Para ele, a consulta ginecológica vai além da prevenção e contempla a sexualidade. Aguinaldo Lopes também é professor titular do Hospital das Clínicas da Universidade Federal de Minas Gerais (UFMG) e afirma que, apesar de a visão holística do indivíduo (enxergar o ser humano em sua totalidade) estar no contexto da formação em medicina, ele reconhece que, no âmbito da sexualidade, é preciso avançar. “A sexualidade é um dos aspectos da saúde, mas só bem recentemente conseguimos ter um ambulatório de sexualidade no Hospital das Clínicas”, exemplifica.
Para a Carmita Abdo, a comunidade médica já está convencida de que a saúde sexual está vinculada à saúde física e emocional e “é parte importante da anamnese médica perguntar sobre a vida sexual da paciente e, quando a resposta é de insatisfação, o médico precisa dar andamento à queixa recebida. Dessa forma, o interesse pela área é crescente e tem-se valorizado esse tipo de conhecimento no Brasil”.

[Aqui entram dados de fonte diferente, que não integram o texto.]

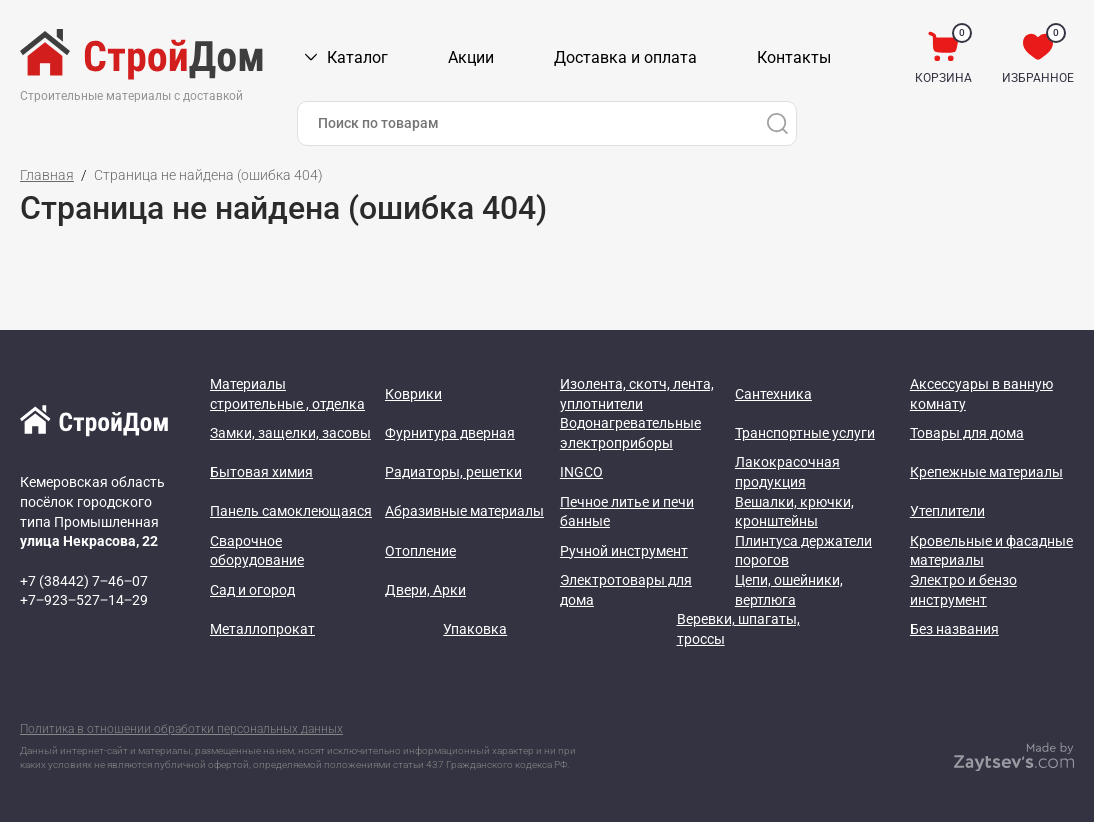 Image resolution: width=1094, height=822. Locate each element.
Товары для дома (967, 433)
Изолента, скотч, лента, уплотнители (637, 394)
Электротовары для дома (626, 590)
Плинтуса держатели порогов (803, 551)
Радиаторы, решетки (453, 472)
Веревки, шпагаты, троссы (738, 629)
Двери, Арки (425, 590)
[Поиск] (777, 123)
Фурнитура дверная (450, 433)
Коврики (413, 394)
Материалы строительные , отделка (287, 394)
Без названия (954, 629)
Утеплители (947, 511)
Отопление (420, 551)
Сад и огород (252, 590)
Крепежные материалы (986, 472)
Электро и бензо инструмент (963, 590)
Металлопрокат (262, 629)
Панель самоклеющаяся (291, 511)
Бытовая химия (261, 472)
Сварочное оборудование (257, 551)
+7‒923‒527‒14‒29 (84, 600)
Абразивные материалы (464, 511)
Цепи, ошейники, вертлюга (789, 590)
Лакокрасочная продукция (787, 472)
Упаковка (475, 629)
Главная (47, 175)
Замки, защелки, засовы (290, 433)
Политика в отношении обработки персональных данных (181, 729)
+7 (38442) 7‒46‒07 (84, 581)
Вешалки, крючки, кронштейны (794, 512)
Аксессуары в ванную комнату (981, 394)
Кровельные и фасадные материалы (991, 551)
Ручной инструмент (624, 551)
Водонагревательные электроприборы (630, 433)
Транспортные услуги (805, 433)
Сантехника (773, 394)
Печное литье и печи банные (627, 512)
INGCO (581, 472) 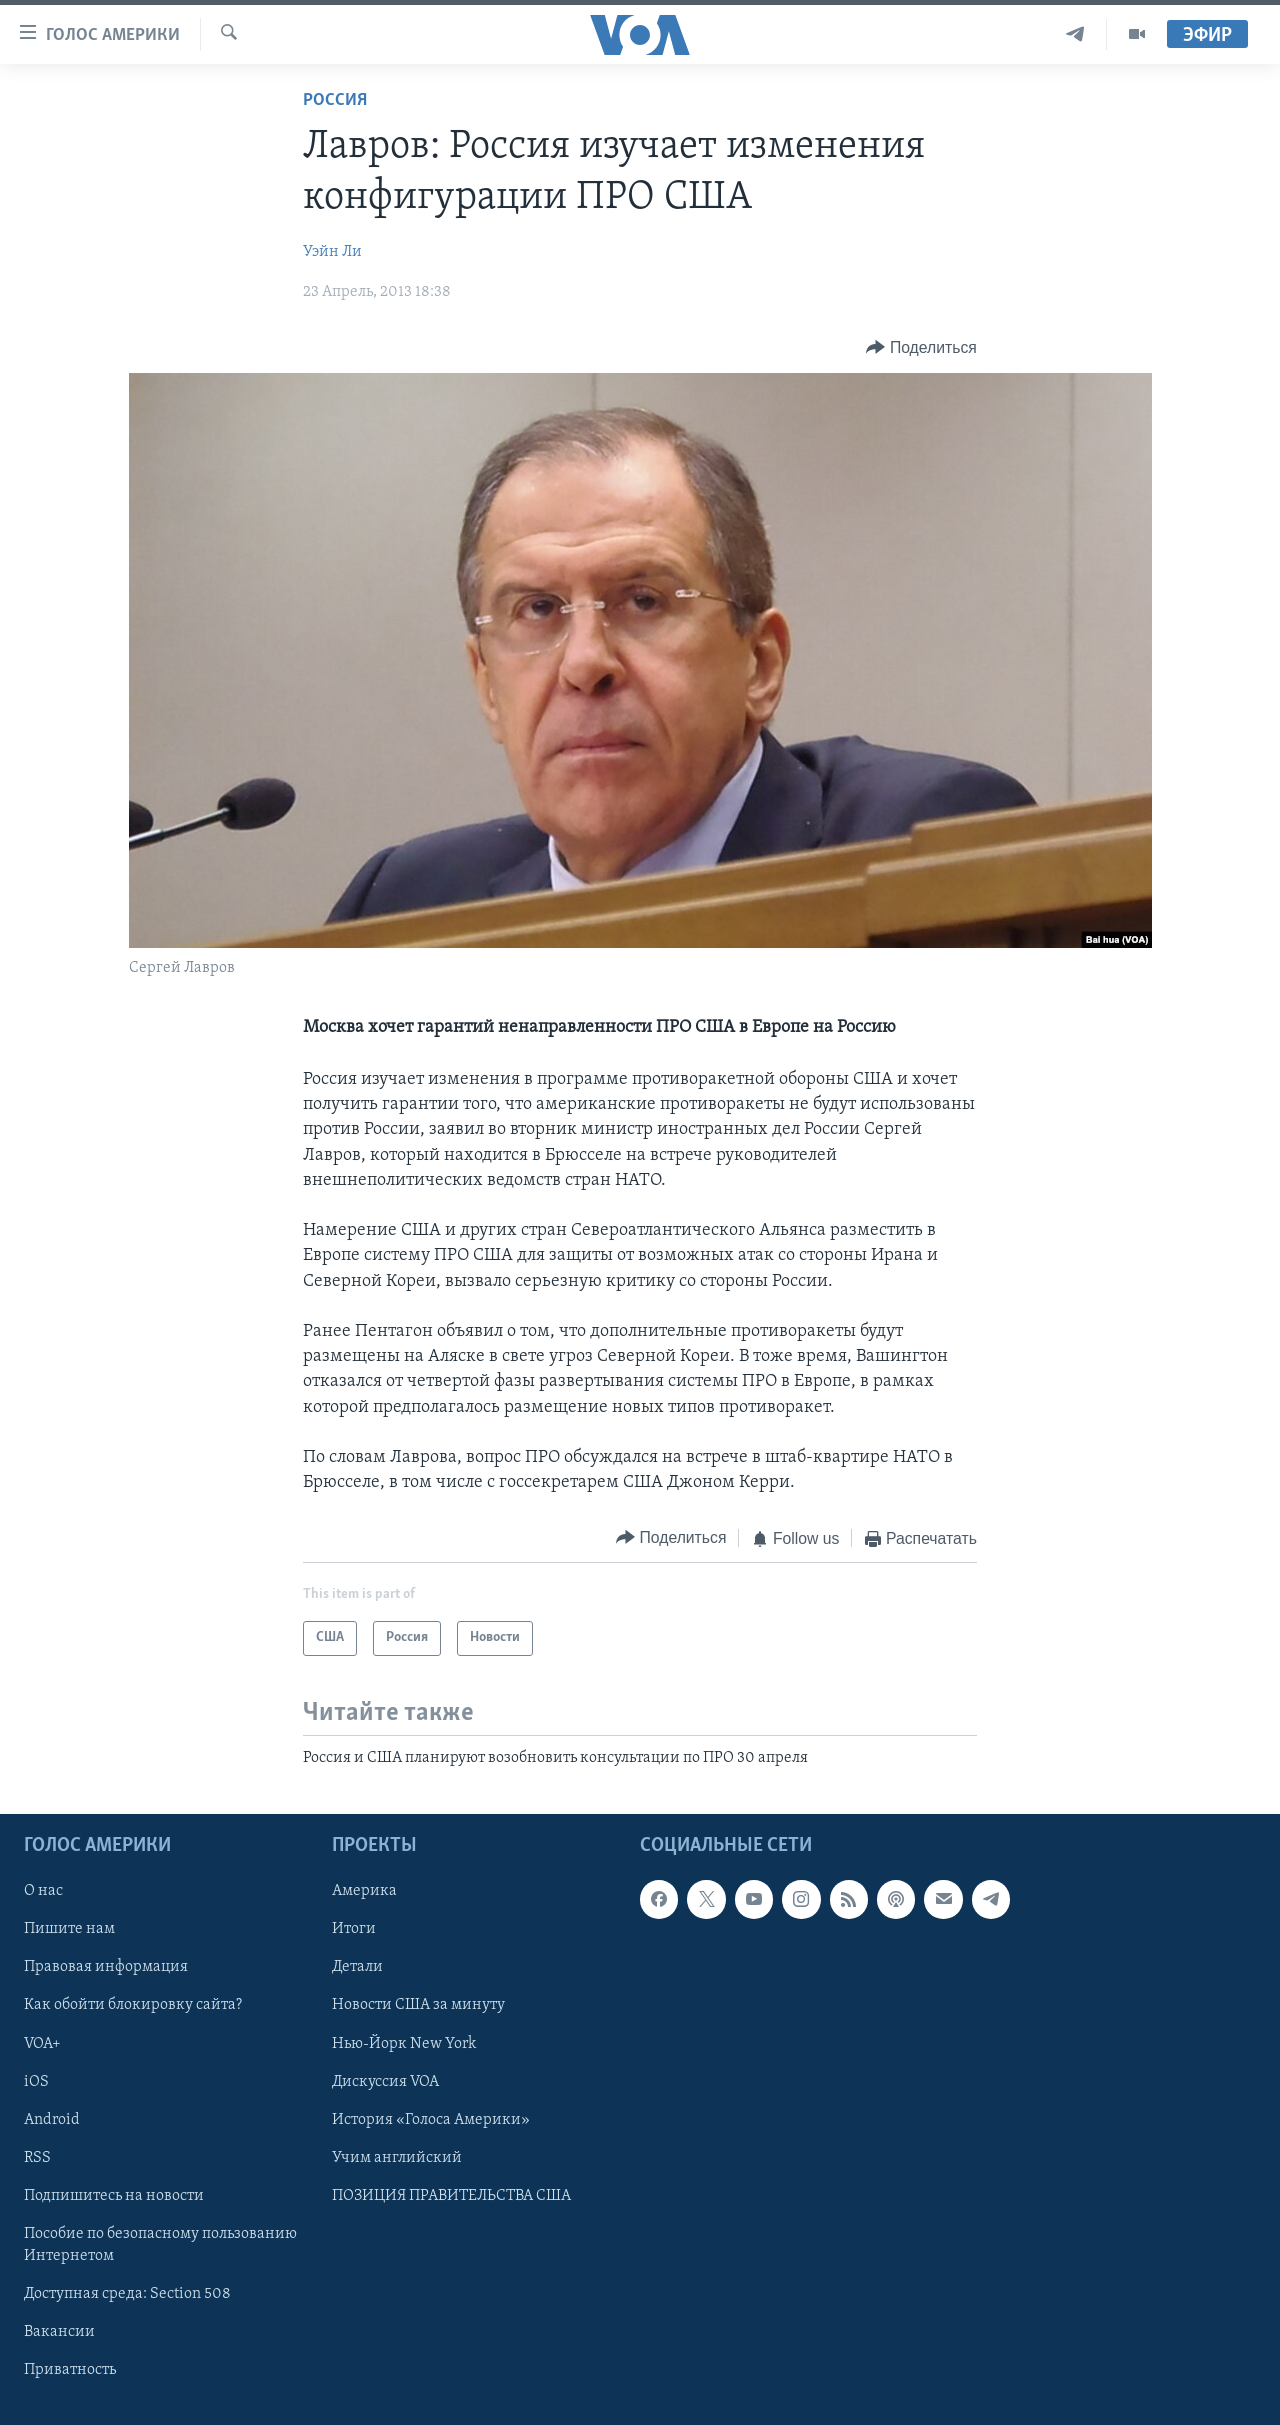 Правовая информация (106, 1968)
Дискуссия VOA (385, 2082)
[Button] (921, 347)
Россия (335, 100)
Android (52, 2120)
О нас (43, 1891)
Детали (357, 1968)
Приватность (70, 2370)
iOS (36, 2082)
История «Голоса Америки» (431, 2120)
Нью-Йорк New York (404, 2044)
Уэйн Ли (332, 252)
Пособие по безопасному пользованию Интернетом (160, 2245)
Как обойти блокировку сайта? (133, 2006)
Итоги (354, 1930)
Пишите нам (69, 1930)
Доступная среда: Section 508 (127, 2294)
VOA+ (42, 2044)
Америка (364, 1891)
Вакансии (59, 2332)
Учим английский (397, 2158)
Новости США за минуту (418, 2006)
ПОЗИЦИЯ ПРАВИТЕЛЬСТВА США (451, 2196)
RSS (37, 2158)
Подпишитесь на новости (114, 2196) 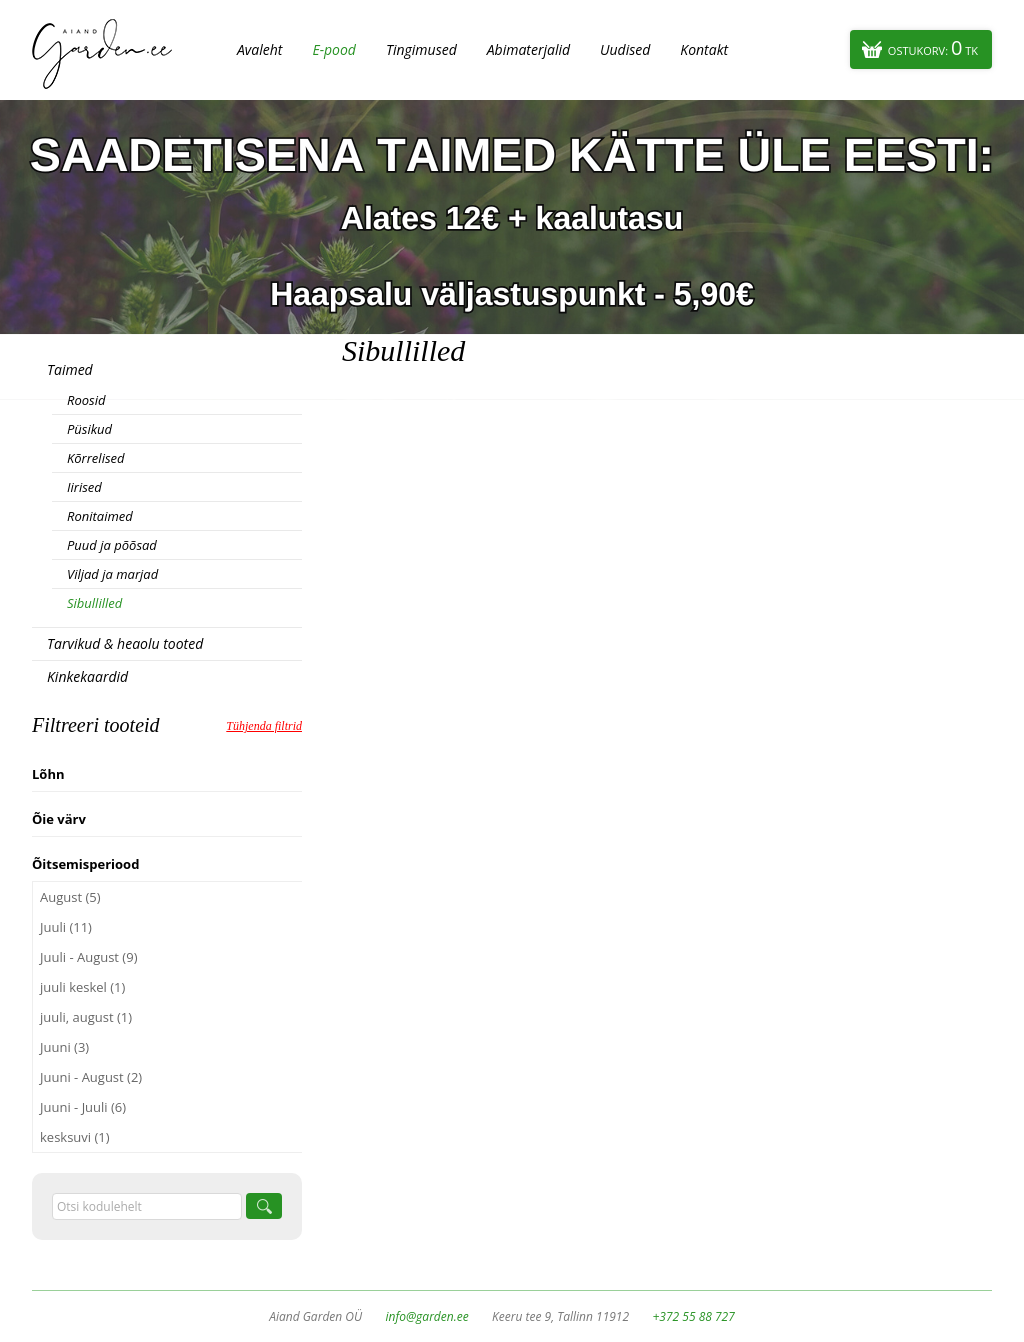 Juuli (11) (66, 927)
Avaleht (259, 49)
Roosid (86, 400)
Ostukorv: (933, 47)
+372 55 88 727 (693, 1316)
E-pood (334, 49)
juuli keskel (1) (82, 987)
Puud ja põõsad (112, 545)
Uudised (625, 49)
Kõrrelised (96, 458)
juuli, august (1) (86, 1017)
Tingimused (421, 49)
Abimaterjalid (528, 49)
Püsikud (89, 429)
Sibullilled (94, 603)
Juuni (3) (64, 1047)
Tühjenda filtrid (264, 726)
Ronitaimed (100, 516)
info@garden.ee (427, 1316)
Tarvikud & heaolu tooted (125, 643)
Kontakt (704, 49)
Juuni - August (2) (91, 1077)
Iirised (84, 487)
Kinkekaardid (87, 676)
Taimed (70, 369)
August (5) (70, 897)
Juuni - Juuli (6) (83, 1107)
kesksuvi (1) (75, 1137)
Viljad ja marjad (112, 574)
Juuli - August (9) (88, 957) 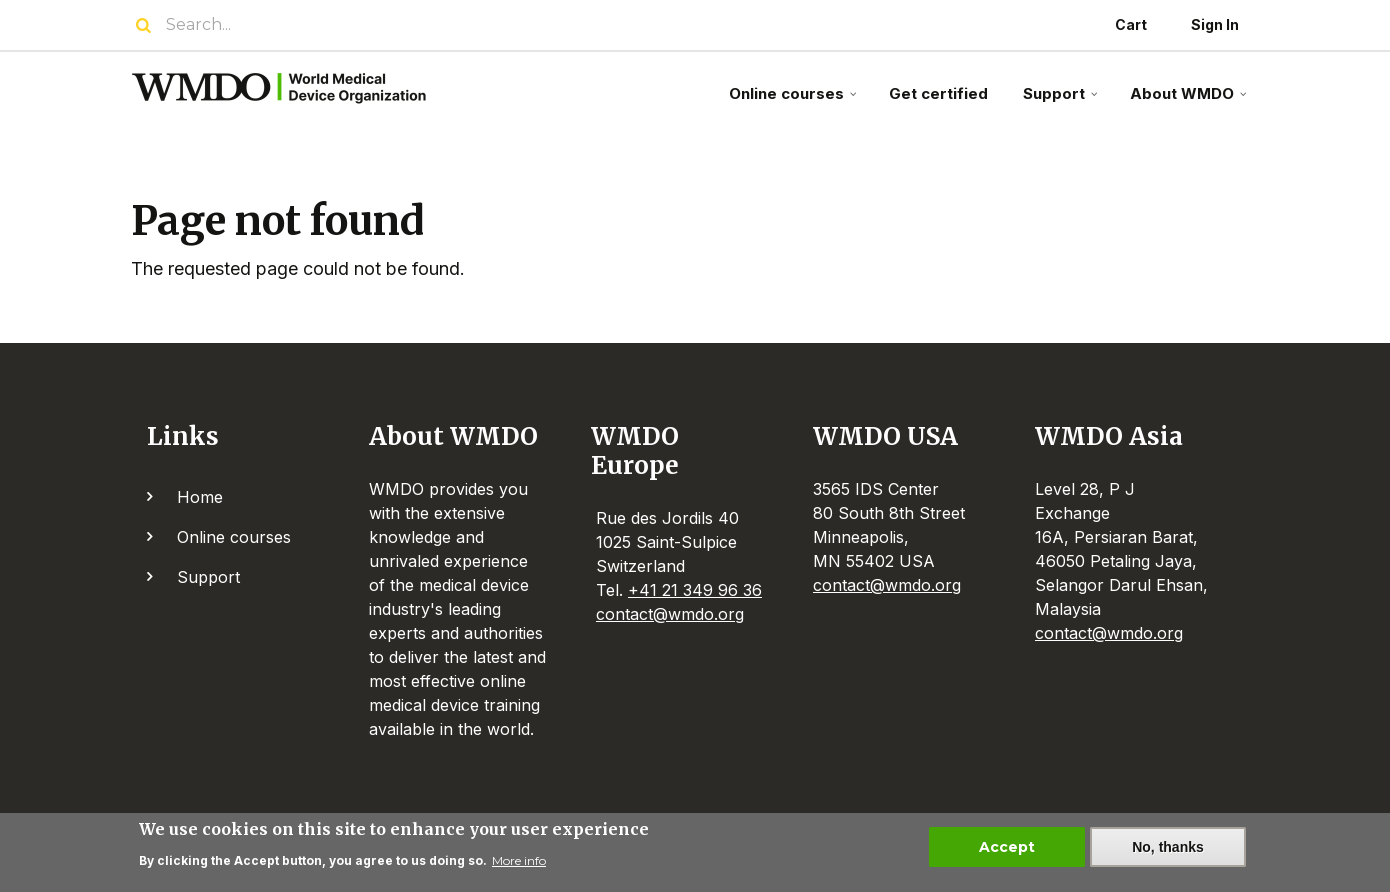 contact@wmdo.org (670, 614)
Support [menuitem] (1062, 101)
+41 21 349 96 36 (695, 590)
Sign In (1215, 24)
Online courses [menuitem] (795, 101)
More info (519, 866)
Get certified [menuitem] (938, 93)
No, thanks (1168, 853)
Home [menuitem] (200, 497)
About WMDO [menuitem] (1190, 101)
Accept (1007, 853)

Gerson Lopes alerta ainda que não é raro a mulher conhecer a sua genitália depois dos 65 anos quando ela começa a apresentar problemas de incontinência urinária e vai necessitar de uma consulta com a fisioterapeuta. “E é só aí que ela vai descobrir a uretra e aprender a trabalhar a musculatura do assoalho pélvico. Hoje se fala tanto da importância da atividade física, mas a musculatura da genitália também precisa ser exercitada para uma boa experiência no sexo”, afirma.
O clitóris é a única parte do corpo cuja função exclusiva é proporcionar prazer. Disponível no Youtube, o documentário Clitóris: o prazer proibido desvenda tudo o que a ciência já descobriu sobre essa parte do corpo da mulher que, durante muito tempo, apareceu e desapareceu dos livros de anatomia ao longo dos séculos. Pesquisadora da Universidade de Melbourne, na Austrália, e uma das entrevistadas no filme, Helen O´Connell é considerada uma das especialistas do mundo em clitóris. Segundo ela, o órgão é maior do que se pensa e está relacionado a todo orgasmo feminino.